Large Language Models have emerged as programming assistants. However, the efficacy of code generation is constrained by the quality of input requirements, which are frequently ambiguous, incomplete, or underspecified. While LLMs excel at one-shot code synthesis, their ability to proactively clarify intent remains underexplored, as a critical trait for robust software engineering. Existing benchmarks largely overlook this interactive bottleneck, assuming perfectly specified prompts that do not reflect the iterative nature of requirement elicitation. To bridge this gap, we introduce ClarifyCodeBench, a novel interactive benchmark for evaluating LLMs' capability in resolving requirement ambiguity. Constructed from real-world programming tasks, ClarifyCodeBench features high-quality manual annotations, including N unique ambiguity types, associated clarification questions, and corresponding ground-truth answers. Furthermore, we formalize two rigorous metrics to assess the interaction quality: Turn-discounted Key Question Rate, which penalizes inefficient questioning, and Optimal Round Adherence, which measures the precision of the elicitation process. We conduct a systematic evaluation of six state-of-the-art LLMs using ClarifyCodeBench.
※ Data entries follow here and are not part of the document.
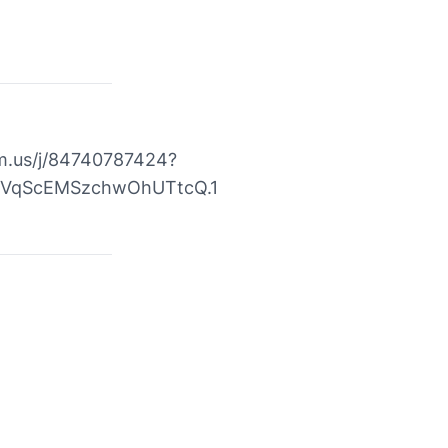
m.us/j/84740787424?
VqScEMSzchwOhUTtcQ.1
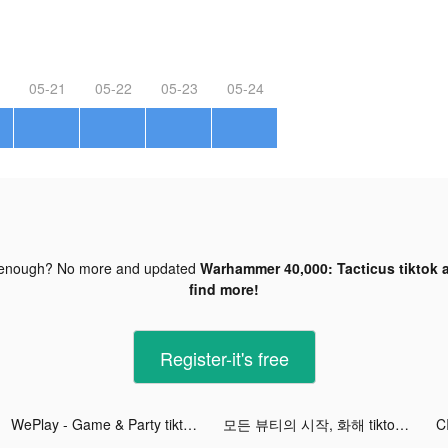
05-21
05-22
05-23
05-24
 enough? No more and updated
Warhammer 40,000: Tacticus tiktok 
find more!
Register-it's free
WePlay - Game & Party tiktok ads
모든 뷰티의 시작, 화해 tiktok ads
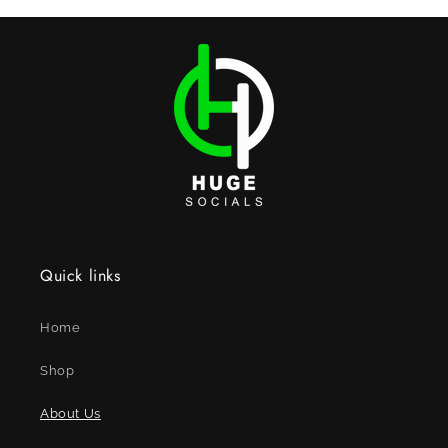
Quick links
Home
Shop
About Us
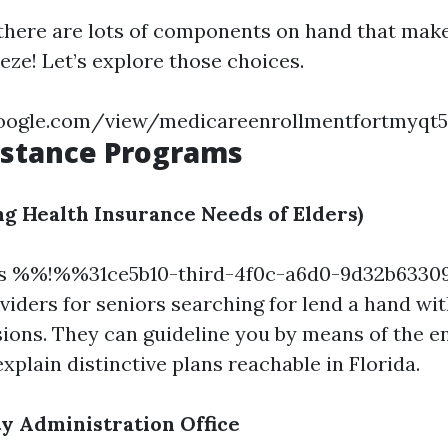
 there are lots of components on hand that make
eze! Let’s explore those choices.
.google.com/view/medicareenrollmentfortmyq
istance Programs
g Health Insurance Needs of Elders)
es %%!%%31ce5b10-third-4f0c-a6d0-9d32b63
viders for seniors searching for lend a hand wit
ions. They can guideline you by means of the e
xplain distinctive plans reachable in Florida.
ty Administration Office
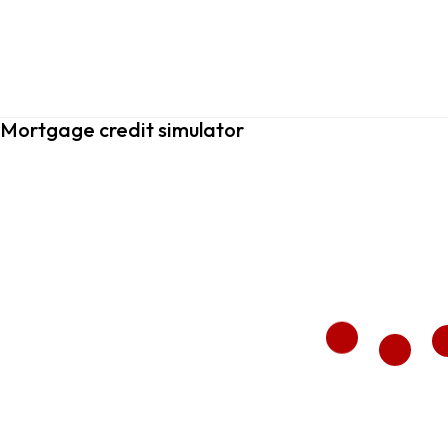
Mortgage credit simulator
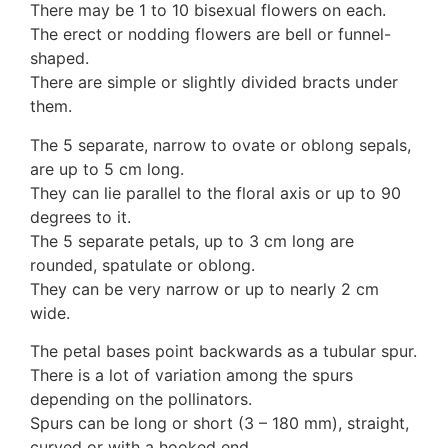
There may be 1 to 10 bisexual flowers on each.
Auricularia mesenterica
The erect or nodding flowers are bell or funnel-
Dacrymycetaceae
shaped.
Tremellaceae
There are simple or slightly divided bracts under
7. Stinkhorns
them.
Aseroë
Colus pusillus
The 5 separate, narrow to ovate or oblong sepals,
Phallus
are up to 5 cm long.
Phallus indusiatus
They can lie parallel to the floral axis or up to 90
Phallus rubicundus
degrees to it.
8 Club & coral fungi
The 5 separate petals, up to 3 cm long are
Clavulina
rounded, spatulate or oblong.
9. Puffballs, Bird's nest fungi
They can be very narrow or up to nearly 2 cm
Bird's Nest fungi
wide.
Cyathus striatus
Earth stars
The petal bases point backwards as a tubular spur.
Gaestrum tenuipes
There is a lot of variation among the spurs
Henningsomyces
depending on the pollinators.
Puffballs
Spurs can be long or short (3 – 180 mm), straight,
Calvatia bovista
curved or with a hooked end.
Our empirical results yield three critical insights: 1) Capability Decoupling: Strong code generation performance does not inherently translate to effective requirement clarification; 2) The Reasoning Paradox: While increased computational thinking enhances code correctness, it yields marginal gains in identifying ambiguities; 3) The Multi-ambiguity Ceiling: LLMs' clarification performance degrades sharply as the density of ambiguities increases, revealing a significant bottleneck in handling complex, real-world specifications. Our work underscores the necessity for future AI4SE research to transition from static synthesis to interactive elicitation.

Editorial analysis

A structured set of objections, weighed in public.

Desk editor's note, referee report, simulated authors' rebuttal, and a circularity audit. Tearing a paper down is the easy half of reading it; the pith above is the substance, this is the friction.

Referee Report

2 major / 2 minor

Summary. The paper introduces ClarifyCodeBench, an interactive benchmark constructed from real-world programming tasks with high-quality manual annotations of ambiguity types, clarification questions, and ground-truth answers. It defines two metrics (Turn-discounted Key Question Rate and Optimal Round Adherence) and evaluates six state-of-the-art LLMs, reporting three insights: capability decoupling between code generation and clarification, a reasoning paradox where more computation aids correctness but not ambiguity detection, and a multi-ambiguity ceiling where performance degrades with higher ambiguity density.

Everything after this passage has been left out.